= Indurent =

Indurent is a UK-based industrial and logistics real estate company, backed by investment funds managed by Blackstone. Headquartered in the United Kingdom, with offices in London, Stockport and Birmingham, Indurent is one of the country's largest owners, operators and developers of industrial and logistics properties with a portfolio reported to comprise of c.40 million square feet of industrial and logistics space across more than 230 sites in the UK.

== History ==
Indurent was created in 2024 following Blackstone's consolidation of St. Modwen Logistics and Industrials REIT into a single platform. The company is led by Julian Carey, previously the CEO of Industrials REIT.
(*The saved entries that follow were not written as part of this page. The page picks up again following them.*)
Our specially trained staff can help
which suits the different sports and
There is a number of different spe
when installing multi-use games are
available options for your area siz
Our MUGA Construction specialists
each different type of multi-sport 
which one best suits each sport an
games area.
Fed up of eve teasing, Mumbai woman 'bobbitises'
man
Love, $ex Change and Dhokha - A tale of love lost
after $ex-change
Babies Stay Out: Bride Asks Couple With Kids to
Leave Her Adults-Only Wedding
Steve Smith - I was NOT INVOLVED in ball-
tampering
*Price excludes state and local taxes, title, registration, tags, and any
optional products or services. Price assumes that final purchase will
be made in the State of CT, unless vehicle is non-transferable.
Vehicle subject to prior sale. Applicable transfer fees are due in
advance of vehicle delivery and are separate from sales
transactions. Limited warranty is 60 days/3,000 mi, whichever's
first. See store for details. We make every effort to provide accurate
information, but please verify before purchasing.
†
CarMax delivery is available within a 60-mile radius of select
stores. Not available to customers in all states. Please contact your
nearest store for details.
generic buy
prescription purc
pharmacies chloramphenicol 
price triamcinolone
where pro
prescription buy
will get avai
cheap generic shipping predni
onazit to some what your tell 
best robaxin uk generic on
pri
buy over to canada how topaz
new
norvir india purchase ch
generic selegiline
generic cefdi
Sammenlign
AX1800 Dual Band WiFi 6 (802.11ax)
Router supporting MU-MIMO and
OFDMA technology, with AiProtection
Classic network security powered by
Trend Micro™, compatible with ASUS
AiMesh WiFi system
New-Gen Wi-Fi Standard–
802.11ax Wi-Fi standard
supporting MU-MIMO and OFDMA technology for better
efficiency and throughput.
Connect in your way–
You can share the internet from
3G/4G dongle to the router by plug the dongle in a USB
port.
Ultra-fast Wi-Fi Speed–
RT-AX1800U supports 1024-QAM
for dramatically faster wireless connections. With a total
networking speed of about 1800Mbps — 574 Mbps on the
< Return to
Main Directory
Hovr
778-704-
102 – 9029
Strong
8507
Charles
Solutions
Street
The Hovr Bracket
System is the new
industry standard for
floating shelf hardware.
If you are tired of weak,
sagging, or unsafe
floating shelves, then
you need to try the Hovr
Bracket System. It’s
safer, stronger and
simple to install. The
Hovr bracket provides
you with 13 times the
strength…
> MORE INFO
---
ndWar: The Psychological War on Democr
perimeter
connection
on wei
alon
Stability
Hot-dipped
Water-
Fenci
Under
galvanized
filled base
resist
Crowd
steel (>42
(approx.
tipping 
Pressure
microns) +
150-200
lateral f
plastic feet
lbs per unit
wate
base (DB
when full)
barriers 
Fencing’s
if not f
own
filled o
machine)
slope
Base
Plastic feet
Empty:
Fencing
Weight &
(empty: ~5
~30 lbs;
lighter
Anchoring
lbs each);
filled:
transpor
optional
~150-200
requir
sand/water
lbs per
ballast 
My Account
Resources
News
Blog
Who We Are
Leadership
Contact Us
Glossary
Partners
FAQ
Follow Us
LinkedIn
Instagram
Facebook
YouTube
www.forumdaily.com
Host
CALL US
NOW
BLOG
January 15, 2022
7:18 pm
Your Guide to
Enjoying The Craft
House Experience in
In 2025, Blackstone acquired Warehouse REIT, with the business and its portfolio subsequently integrated into Indurent.

== Operations ==
The company's portfolio includes urban and regional locations across the UK, serving a customer base of over 3,500 businesses including Rolls-Royce, Amazon, Ocado Group, Royal Mail and Screwfix.

Its business model combines large-scale property development and acquisition, covering light industrial units, urban-logistics facilities, mid-box and big-box warehouses, with a vertically integrated operating platform. The company uses technology throughout its operations to offer flexible leasing arrangements to a wide range of customers, from small local traders and SMEs to large multinational corporations.

== Sustainability ==
Indurent developments are delivered to an internal set of sustainable construction specifications known as the "Indurent Code" which includes targeting at least Energy Performance Certificate (EPC) A+ rating and Building Research Establishment Environmental Assessment Method (BREEAM) 'Excellent' credentials, as well as offering operational net zero office space.

== Projects ==
- Indurent 420, Omega West, Warrington: A 421,250 sq ft high-spec industrial and logistics facility completed in Q2 2025, at a strategic distribution hub in Warrington. This facility was leased to Regency Glass, a UK glass manufacturer, in October 2025.
- Indurent Park Derby, Derbyshire: A 2.178m sq ft industrial, manufacturing, R&D and logistics park in Derby. The park has tenants including Rolls‑Royce, Vaillant Group, Getinge, and Kia. The scheme was awarded "Commercial Development of the Year (East Mids)" at the 2025 CoStar Group Impact Awards.
- Indurent Park Chippenham, Wiltshire: A 78.2 acre development located at junction 17 of the M4 with proximity to major urban centres and transportation networks. Phase two of Indurent Park Chippenham, the business' largest speculative development, includes four units designed to meet BREEAM "Excellent" standards and achieve EPC A+ ratings.

== Culture and team ==
Indurent employs over 250 people across the United Kingdom. It was included in The Sunday Times Best Places to work in 2024, 2025, 2026.

In 2025, the company became an official impact partner of LandAid, a UK charity focused on tackling youth homelessness and during the year, raised over £300,000 for the charity through various events.